RECORDS TO USE: Begin

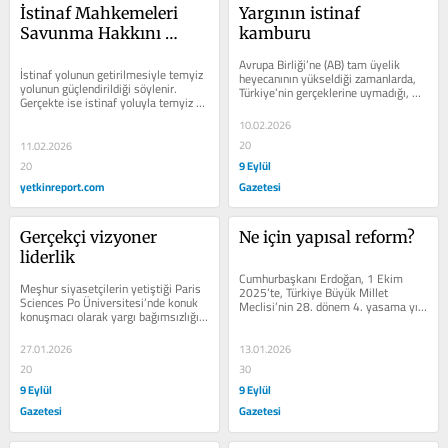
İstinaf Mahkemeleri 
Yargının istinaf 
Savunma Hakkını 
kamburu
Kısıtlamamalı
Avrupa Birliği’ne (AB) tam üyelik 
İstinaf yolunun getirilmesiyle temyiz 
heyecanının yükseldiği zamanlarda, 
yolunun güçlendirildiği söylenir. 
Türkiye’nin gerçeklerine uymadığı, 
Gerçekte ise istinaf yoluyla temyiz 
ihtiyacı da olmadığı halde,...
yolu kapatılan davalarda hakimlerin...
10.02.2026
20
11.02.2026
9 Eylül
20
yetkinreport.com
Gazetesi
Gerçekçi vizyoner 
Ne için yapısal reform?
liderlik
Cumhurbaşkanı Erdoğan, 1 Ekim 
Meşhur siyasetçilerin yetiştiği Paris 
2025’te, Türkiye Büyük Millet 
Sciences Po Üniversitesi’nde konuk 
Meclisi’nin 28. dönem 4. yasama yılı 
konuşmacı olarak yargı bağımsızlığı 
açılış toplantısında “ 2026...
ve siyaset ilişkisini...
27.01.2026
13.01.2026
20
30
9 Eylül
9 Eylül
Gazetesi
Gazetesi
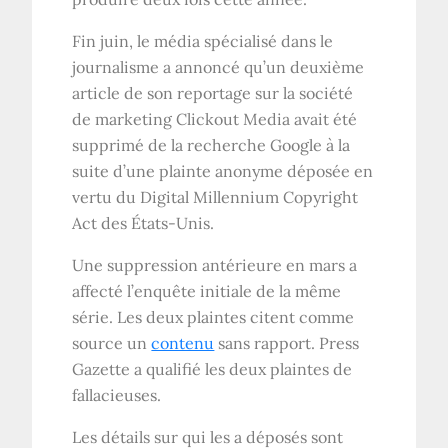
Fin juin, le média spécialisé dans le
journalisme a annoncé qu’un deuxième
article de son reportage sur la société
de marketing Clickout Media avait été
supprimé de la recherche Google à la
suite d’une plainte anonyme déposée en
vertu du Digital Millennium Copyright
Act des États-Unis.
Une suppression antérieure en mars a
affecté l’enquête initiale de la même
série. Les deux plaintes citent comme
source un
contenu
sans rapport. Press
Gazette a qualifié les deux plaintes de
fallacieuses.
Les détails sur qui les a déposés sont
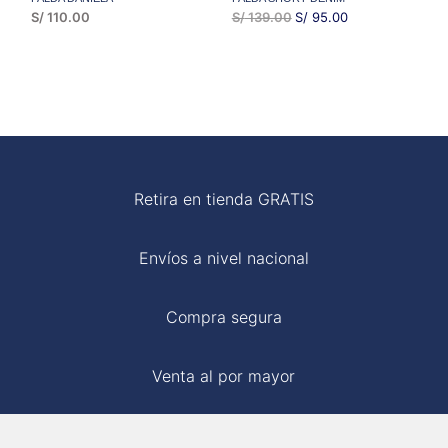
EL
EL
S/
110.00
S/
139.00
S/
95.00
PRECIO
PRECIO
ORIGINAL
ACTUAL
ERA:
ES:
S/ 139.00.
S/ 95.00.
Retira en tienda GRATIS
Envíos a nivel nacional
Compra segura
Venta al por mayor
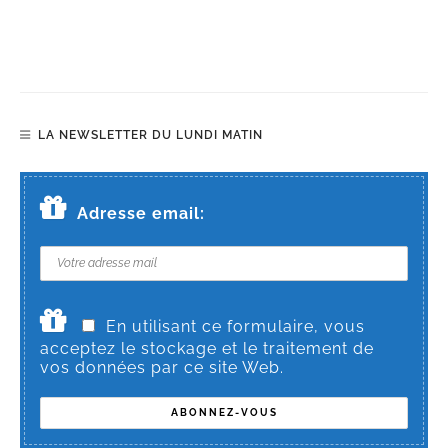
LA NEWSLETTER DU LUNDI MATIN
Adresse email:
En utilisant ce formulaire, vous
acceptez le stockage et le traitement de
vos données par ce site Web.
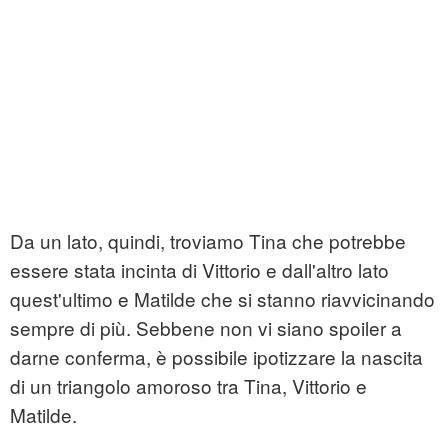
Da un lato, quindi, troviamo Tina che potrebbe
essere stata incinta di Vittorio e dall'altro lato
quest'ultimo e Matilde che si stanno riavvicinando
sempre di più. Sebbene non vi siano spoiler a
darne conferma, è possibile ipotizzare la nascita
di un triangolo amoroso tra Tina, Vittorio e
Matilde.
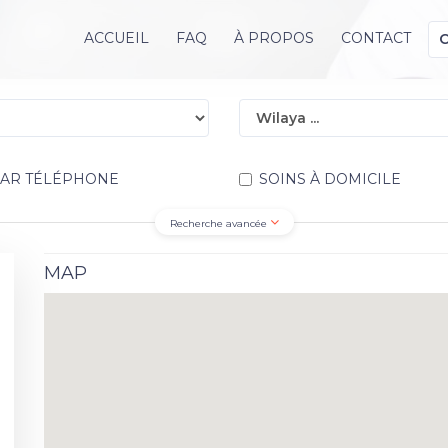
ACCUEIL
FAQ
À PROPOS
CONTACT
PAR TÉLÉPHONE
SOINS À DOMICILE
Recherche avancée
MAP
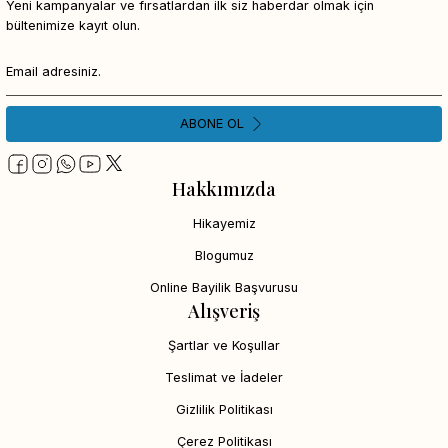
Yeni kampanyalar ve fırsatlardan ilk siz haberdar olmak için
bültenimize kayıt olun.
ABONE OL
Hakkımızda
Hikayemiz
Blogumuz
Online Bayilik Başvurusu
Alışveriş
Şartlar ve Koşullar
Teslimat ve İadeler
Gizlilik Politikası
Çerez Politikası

RECORDS TO USE: End

**EXERCISE GOAL**
Look through the entries and return each line that has the word "için" in it.

**YOUR RESPONSE**
Ne için yapısal reform?
Yeni kampanyalar ve fırsatlardan ilk siz haberdar olmak için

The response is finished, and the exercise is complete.